Use NVIDIA models with Haystack.

Authors
deepset

Table of Contents

Overview

The nvidia-haystack package contains Haystack integrations for chat models, embeddings, and reranking powered by NVIDIA AI Foundation Models and hosted on the NVIDIA API Catalog.

NVIDIA AI Foundation models are community- and NVIDIA-built models that are optimized to deliver the best performance on NVIDIA-accelerated infrastructure. You can use the API to query live endpoints that are available on the NVIDIA API Catalog to get quick results from a DGX-hosted cloud compute environment, or you can download models with NVIDIA NIM, which is included with the NVIDIA AI Enterprise license. The ability to run models on-premises gives your enterprise ownership of your customizations and full control of your IP and AI application.

NIM microservices are packaged as container images on a per model or model family basis and are distributed as NGC container images through the NVIDIA NGC Catalog.

Prerequisites

To get access to the NVIDIA API Catalog, do the following:

  1. Create a free account on the NVIDIA API Catalog and log in.
  2. Click your profile icon, and then click API Keys.
  3. Click Generate API Key, and then click Generate Key.
  4. Copy and save your key.

Set the key as an environment variable:

export NVIDIA_API_KEY="nvapi-..."

Installation

pip install nvidia-haystack

Components

This integration introduces the following components:

  • NvidiaTextEmbedder: A component for embedding text using NVIDIA embedding models. For models that differentiate between query and document inputs, this component embeds the input query.
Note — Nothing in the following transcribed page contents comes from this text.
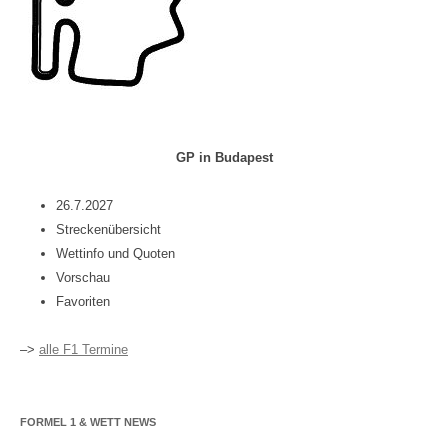
GP in Budapest
26.7.2027
Streckenübersicht
Wettinfo und Quoten
Vorschau
Favoriten
–>
alle F1 Termine
FORMEL 1 & WETT NEWS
  • NvidiaDocumentEmbedder: A component for embedding documents using NVIDIA embedding models.

  • NvidiaGenerator: A component for generating text using generative models.

  • NvidiaChatGenerator: A component for chat completion using NVIDIA-hosted models. Takes a list of ChatMessage and returns ChatMessage replies.

  • NvidiaRanker: A component for ranking documents using NVIDIA reranking models.

Usage

NvidiaTextEmbedder

from haystack_integrations.components.embedders.nvidia import NvidiaTextEmbedder

text_to_embed = "I love pizza!"

text_embedder = NvidiaTextEmbedder(model="nvidia/llama-3.2-nv-embedqa-1b-v2")
text_embedder.warm_up()

print(text_embedder.run(text_to_embed))
# {'embedding': [-0.02264290489256382, -0.03457780182361603, ...}

NvidiaDocumentEmbedder

from haystack.dataclasses import Document
from haystack_integrations.components.embedders.nvidia import NvidiaDocumentEmbedder

documents = [
    Document(content="Pizza is made with dough and cheese"),
    Document(content="Cake is made with flour and sugar"),
    Document(content="Omelet is made with eggs"),
]

document_embedder = NvidiaDocumentEmbedder(model="nvidia/llama-3.2-nv-embedqa-1b-v2")
document_embedder.warm_up()
document_embedder.run(documents=documents)
# {'documents': [Document(id=..., content: 'Pizza is made with dough and cheese', embedding: vector of size 2048), ...], 'meta': {'usage': {'prompt_tokens': 36, 'total_tokens': 36}}}

NvidiaGenerator

from haystack_integrations.components.generators.nvidia import NvidiaGenerator

generator = NvidiaGenerator(
    model="meta/llama-3.1-70b-instruct",
    model_arguments={
        "temperature": 0.2,
        "top_p": 0.7,
        "max_tokens": 1024,
    },
)
generator.warm_up()

result = generator.run(prompt="When was the Golden Gate Bridge built?")
print(result["replies"])
print(result["meta"])
# ['The Golden Gate Bridge was built between 1933 and 1937...']
# [{'role': 'assistant', 'finish_reason': 'stop'}]

NvidiaChatGenerator

from haystack.dataclasses import ChatMessage
from haystack.utils import Secret
from haystack_integrations.components.generators.nvidia import NvidiaChatGenerator

generator = NvidiaChatGenerator(
    model="meta/llama-3.1-8b-instruct",
    api_key=Secret.from_env_var("NVIDIA_API_KEY"),
)

messages = [ChatMessage.from_user("What's Natural Language Processing? Be brief.")]
result = generator.run(messages)
print(result["replies"])
print(result["meta"])

NvidiaRanker

from haystack import Document
from haystack.utils import Secret
from haystack_integrations.components.rankers.nvidia import NvidiaRanker

ranker = NvidiaRanker(
    api_key=Secret.from_env_var("NVIDIA_API_KEY"),
)
ranker.warm_up()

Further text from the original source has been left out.